Washington, D.C.-At least 12 major nations - including several of the U.S.'s top international trading partners - are continuing to slam the door on efforts by the Public Company Accounting Oversight Board to conduct cross-border inspections of non-U.S. audit firms as required by the Sarbanes-Oxley Act.
As a result, more than three dozen foreign accounting firms have managed to evade PCAOB inspections, even though they registered with the board to audit U.S. corporations more than four years ago.
The board, however, released an update to its list of jurisdictions outside the U.S. where it conducted inspections of registered firms. It conducted inspections in 33 jurisdictions as of the end of last year, including far-flung locales like Papua New Guinea and Kazakhstan.
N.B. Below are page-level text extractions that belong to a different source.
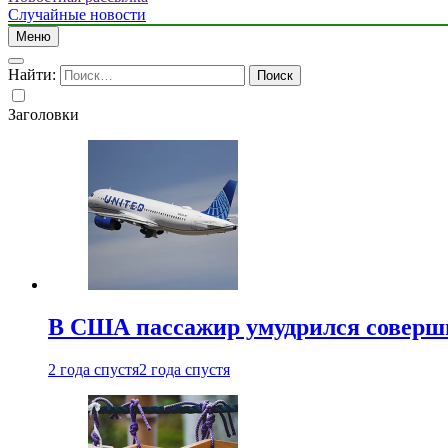
Случайные новости
Меню
Найти:
Заголовки
В США пассажир умудрился совершит
2 года спустя
2 года спустя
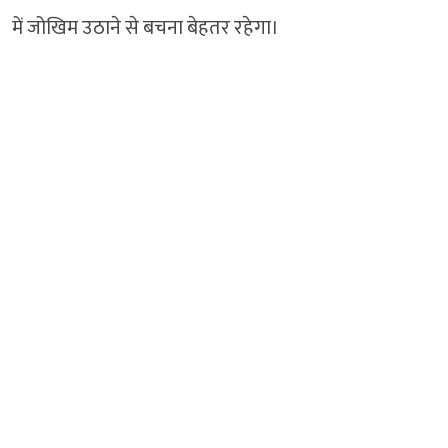
में जोखिम उठाने से बचना बेहतर रहेगा।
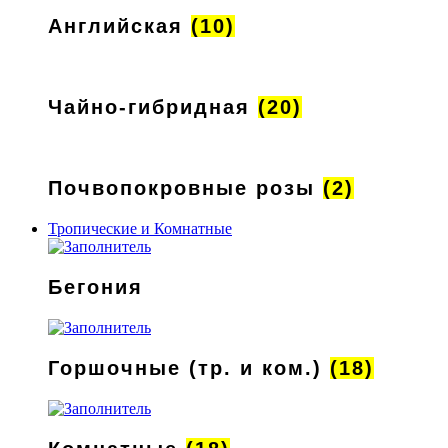
Английская
(10)
Чайно-гибридная
(20)
Почвопокровные розы
(2)
Тропические и Комнатные
Бегония
Горшочные (тр. и ком.)
(18)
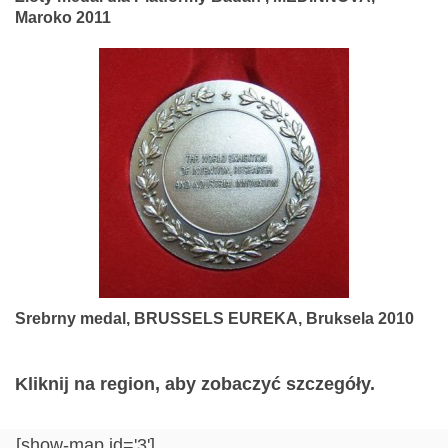
Maroko 2011
Srebrny medal, BRUSSELS EUREKA, Bruksela 2010
Kliknij na region, aby zobaczyć szczegóły.
[show-map id='3']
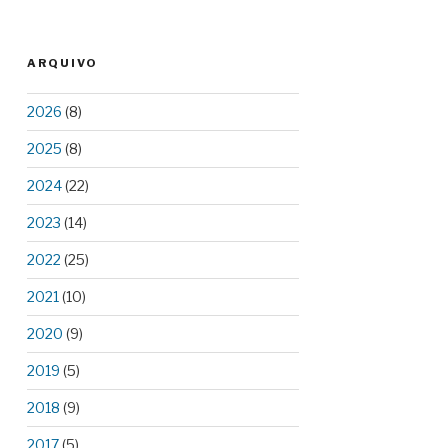
ARQUIVO
2026
(8)
2025
(8)
2024
(22)
2023
(14)
2022
(25)
2021
(10)
2020
(9)
2019
(5)
2018
(9)
2017
(5)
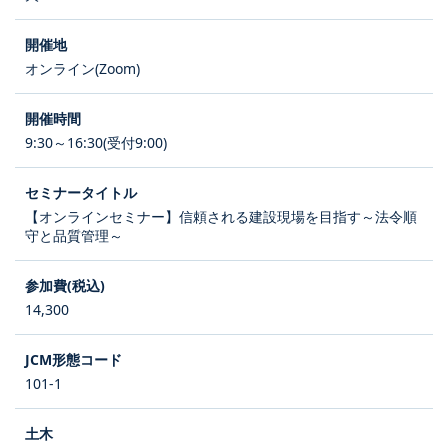
オンライン(Zoom)
9:30～16:30(受付9:00)
【オンラインセミナー】信頼される建設現場を目指す～法令順
守と品質管理～
14,300
101-1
Ironically, the roster of foreign audit firms that have sidestepped PCAOB inspections is top-heavy with foreign affiliates of major U.S. firms such as the Big Four, BDO and Grant Thornton.
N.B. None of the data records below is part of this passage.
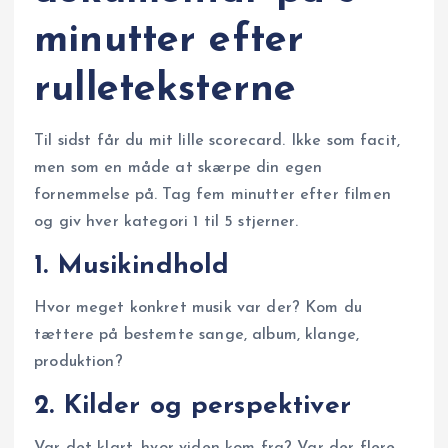
minutter efter
rulleteksterne
Til sidst får du mit lille scorecard. Ikke som facit,
men som en måde at skærpe din egen
fornemmelse på. Tag fem minutter efter filmen
og giv hver kategori 1 til 5 stjerner.
1. Musikindhold
Hvor meget konkret musik var der? Kom du
tættere på bestemte sange, album, klange,
produktion?
2. Kilder og perspektiver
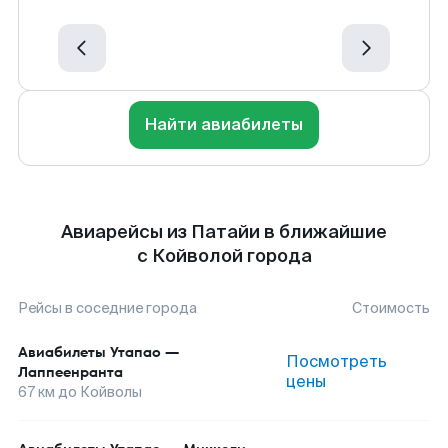
Найти авиабилеты
Авиарейсы из Патайи в ближайшие
с Койволой города
Рейсы в соседние города
Стоимость
Авиабилеты
Утапао
—
Посмотреть
Лаппеенранта
цены
67
км до
Койволы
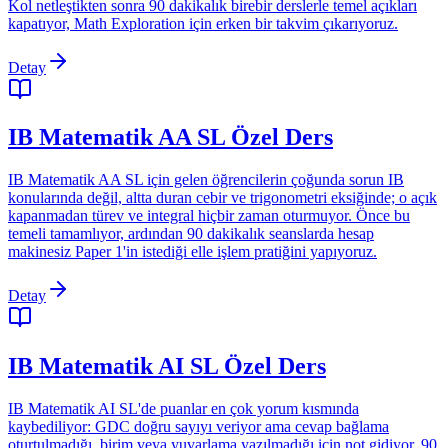
Kol netleştikten sonra 90 dakikalık birebir derslerle temel açıkları
kapatıyor, Math Exploration için erken bir takvim çıkarıyoruz.
Detay
IB Matematik AA SL Özel Ders
IB Matematik AA SL için gelen öğrencilerin çoğunda sorun IB
konularında değil, altta duran cebir ve trigonometri eksiğinde; o açık
kapanmadan türev ve integral hiçbir zaman oturmuyor. Önce bu
temeli tamamlıyor, ardından 90 dakikalık seanslarda hesap
makinesiz Paper 1'in istediği elle işlem pratiğini yapıyoruz.
Detay
IB Matematik AI SL Özel Ders
IB Matematik AI SL'de puanlar en çok yorum kısmında
kaybediliyor: GDC doğru sayıyı veriyor ama cevap bağlama
oturtulmadığı, birim veya yuvarlama yazılmadığı için not gidiyor. 90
The inability of U.S. authorities to complete field inspections of these firms has thrown a monkey wrench into its plans to move forward with its SOX mandate to examine the performance of foreign accounting firms that audit U.S. companies.
At the onset of 2009, the PCAOB announced its intention to embark on an effort to conduct inspections of firms in 27 countries, but was unable to undertake inspections in 12 of those countries "because of asserted restrictions under non-U.S. law or objections based on national sovereignty."
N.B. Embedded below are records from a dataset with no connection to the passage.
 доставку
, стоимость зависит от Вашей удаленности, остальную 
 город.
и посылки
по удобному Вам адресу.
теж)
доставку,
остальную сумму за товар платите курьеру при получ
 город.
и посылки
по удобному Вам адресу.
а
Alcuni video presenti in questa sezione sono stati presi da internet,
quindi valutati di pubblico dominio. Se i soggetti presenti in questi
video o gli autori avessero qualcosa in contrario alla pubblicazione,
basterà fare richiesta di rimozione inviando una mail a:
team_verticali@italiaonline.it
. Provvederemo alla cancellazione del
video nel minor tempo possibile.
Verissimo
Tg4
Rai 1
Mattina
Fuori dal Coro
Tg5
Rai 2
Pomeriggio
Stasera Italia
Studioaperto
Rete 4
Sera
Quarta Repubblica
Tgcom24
In a statement outlining the progress of its efforts during 2009, officials at the board said that "access to the information necessary to conduct inspections of registered firms was, and continues to be, denied in China, Finland, France, Germany, Greece, Ireland, the Netherlands, Norway, Portugal, Sweden, Switzerland and the United Kingdom."
Because of the resistance of many governments to permit U.S. inspections of audit firms in their countries, the PCAOB issued new rules allowing the board to defer, for up to three years, the first inspection of certain non-U.S. firms that otherwise would have been required to be inspected in 2009.
But in adopting that rule, the PCAOB said that it intended to inspect at least four of those firms during 2009, and that these four collectively would be responsible for auditing U.S. companies with a combined market capitalization equal to 35 percent of the total market cap of U.S. audit clients for all deferred firms.
By the end of last year, however, the PCAOB had inspected only two of those four firms, and fell short of the U.S. market capitalization threshold target.
Despite the roadblocks, the PCAOB expressed optimism about the future of its international campaign. "Discussions are continuing with the relevant authorities in those jurisdictions in an effort to resolve their objections to PCAOB inspections," officials at the board said.
They also released a list of 28 nations in which they intend to conduct audit firm inspections during 2010 - including all 12 countries that continue to lock the door to PCAOB inspectors.